# ACTIVITY:
For this exercise, reproduce the entries below exactly, but only from the line containing "KATEGORİLER" through the line containing "4 min. læsning", both included.

***** MATERIAL FOR THE TASK *****

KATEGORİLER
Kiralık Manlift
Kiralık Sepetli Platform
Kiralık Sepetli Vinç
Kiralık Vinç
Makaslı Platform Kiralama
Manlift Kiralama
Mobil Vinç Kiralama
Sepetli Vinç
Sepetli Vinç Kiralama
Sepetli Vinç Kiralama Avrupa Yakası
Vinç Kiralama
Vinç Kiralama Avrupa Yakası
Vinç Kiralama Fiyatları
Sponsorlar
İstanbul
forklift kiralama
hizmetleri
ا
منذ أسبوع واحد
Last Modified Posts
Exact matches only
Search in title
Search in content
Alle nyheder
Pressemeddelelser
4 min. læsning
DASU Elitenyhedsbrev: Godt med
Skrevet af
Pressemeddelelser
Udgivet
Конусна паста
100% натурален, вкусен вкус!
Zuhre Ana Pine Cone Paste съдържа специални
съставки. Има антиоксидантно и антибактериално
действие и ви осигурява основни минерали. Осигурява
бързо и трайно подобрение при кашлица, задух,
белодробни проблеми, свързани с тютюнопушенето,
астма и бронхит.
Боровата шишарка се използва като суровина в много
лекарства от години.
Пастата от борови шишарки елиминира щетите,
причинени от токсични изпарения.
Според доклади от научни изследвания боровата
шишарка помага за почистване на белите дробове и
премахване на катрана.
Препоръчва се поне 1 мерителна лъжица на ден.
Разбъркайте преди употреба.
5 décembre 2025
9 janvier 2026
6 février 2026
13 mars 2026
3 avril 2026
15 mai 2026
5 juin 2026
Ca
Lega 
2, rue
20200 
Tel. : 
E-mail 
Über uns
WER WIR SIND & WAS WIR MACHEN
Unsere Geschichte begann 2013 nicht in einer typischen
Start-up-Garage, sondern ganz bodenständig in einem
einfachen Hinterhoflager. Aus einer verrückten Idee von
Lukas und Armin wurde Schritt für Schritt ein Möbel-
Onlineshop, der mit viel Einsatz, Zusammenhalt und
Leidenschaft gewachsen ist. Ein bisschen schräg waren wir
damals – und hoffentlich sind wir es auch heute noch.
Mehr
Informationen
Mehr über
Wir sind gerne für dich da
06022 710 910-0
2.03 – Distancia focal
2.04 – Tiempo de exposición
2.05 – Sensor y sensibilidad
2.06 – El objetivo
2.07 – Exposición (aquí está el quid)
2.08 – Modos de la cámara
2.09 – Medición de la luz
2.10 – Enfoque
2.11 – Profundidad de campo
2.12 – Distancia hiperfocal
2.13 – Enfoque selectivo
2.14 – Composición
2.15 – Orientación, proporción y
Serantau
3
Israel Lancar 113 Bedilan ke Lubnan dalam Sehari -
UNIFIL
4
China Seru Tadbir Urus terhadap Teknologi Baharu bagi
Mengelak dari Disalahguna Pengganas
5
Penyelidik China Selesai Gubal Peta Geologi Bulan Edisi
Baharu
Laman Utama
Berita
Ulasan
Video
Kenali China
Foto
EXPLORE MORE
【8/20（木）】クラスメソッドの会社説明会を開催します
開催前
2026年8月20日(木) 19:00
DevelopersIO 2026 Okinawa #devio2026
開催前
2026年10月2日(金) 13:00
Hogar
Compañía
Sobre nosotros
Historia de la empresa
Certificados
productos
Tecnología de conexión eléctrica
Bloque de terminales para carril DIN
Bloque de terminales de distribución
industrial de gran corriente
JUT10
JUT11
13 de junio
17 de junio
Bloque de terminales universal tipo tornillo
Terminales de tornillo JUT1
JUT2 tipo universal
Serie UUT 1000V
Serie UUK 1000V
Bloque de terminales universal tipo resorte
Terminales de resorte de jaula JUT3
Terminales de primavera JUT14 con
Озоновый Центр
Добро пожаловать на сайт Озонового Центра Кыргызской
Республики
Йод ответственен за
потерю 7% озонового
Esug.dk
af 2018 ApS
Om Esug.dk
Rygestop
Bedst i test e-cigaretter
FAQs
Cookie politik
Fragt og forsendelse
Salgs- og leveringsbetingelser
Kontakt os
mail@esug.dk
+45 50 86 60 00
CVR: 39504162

*****
***** MATERIAL FOR THE TASK *****

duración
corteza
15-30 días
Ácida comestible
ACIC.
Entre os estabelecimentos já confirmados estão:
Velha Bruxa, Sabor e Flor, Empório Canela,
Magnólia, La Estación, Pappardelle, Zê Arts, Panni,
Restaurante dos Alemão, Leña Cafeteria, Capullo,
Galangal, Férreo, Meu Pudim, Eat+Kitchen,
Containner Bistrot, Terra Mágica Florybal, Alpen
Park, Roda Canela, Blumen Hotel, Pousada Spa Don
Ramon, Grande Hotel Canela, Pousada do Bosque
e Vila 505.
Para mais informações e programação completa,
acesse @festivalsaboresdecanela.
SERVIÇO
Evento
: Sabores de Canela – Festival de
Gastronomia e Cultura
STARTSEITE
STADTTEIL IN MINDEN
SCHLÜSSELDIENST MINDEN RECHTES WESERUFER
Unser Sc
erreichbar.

*****
***** MATERIAL FOR THE TASK *****

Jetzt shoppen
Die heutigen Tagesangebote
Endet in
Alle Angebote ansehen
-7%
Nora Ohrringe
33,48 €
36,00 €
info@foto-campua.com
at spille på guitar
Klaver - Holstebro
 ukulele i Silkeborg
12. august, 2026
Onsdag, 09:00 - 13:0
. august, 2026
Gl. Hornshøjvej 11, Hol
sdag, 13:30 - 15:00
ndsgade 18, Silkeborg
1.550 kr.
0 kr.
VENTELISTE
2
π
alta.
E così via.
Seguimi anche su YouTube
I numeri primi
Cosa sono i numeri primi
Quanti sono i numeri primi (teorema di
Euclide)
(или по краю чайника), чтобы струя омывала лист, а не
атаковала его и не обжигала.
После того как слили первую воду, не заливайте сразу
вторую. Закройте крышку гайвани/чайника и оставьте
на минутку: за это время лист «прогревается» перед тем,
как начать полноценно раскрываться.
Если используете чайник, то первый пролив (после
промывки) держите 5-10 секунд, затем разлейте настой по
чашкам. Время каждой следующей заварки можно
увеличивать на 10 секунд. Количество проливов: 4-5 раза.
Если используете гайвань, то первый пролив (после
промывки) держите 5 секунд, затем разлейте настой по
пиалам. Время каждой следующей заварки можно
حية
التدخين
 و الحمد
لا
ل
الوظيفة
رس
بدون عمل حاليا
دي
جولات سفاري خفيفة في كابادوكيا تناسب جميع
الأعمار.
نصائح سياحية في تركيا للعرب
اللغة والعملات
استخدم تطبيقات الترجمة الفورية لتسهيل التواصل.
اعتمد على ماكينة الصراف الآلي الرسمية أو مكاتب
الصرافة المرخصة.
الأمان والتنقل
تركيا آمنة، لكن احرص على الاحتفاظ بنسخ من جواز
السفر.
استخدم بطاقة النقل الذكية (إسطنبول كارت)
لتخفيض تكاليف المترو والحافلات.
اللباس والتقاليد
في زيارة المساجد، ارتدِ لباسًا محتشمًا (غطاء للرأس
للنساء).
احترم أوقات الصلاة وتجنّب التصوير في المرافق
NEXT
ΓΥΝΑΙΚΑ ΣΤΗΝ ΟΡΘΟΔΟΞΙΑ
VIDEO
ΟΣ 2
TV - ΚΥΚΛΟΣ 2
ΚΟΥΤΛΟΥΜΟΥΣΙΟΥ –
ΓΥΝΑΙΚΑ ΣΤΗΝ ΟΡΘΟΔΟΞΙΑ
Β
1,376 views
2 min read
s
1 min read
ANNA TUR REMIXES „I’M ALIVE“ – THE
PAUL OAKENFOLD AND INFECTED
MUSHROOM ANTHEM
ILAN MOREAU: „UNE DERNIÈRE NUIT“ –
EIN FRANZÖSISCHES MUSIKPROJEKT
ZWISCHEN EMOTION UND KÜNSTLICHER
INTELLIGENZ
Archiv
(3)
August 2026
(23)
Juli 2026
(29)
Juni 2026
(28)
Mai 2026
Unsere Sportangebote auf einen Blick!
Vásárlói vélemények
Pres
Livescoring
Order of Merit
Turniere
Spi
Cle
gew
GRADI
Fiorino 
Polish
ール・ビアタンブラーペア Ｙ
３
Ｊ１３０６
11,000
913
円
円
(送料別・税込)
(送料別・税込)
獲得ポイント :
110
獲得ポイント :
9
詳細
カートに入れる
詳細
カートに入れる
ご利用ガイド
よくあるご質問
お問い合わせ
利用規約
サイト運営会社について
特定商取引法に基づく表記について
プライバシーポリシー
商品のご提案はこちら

*****

# SOLUTION FOR THIS PROBLEM:
KATEGORİLER
Kiralık Manlift
Kiralık Sepetli Platform
Kiralık Sepetli Vinç
Kiralık Vinç
Makaslı Platform Kiralama
Manlift Kiralama
Mobil Vinç Kiralama
Sepetli Vinç
Sepetli Vinç Kiralama
Sepetli Vinç Kiralama Avrupa Yakası
Vinç Kiralama
Vinç Kiralama Avrupa Yakası
Vinç Kiralama Fiyatları
Sponsorlar
İstanbul
forklift kiralama
hizmetleri
ا
منذ أسبوع واحد
Last Modified Posts
Exact matches only
Search in title
Search in content
Alle nyheder
Pressemeddelelser
4 min. læsning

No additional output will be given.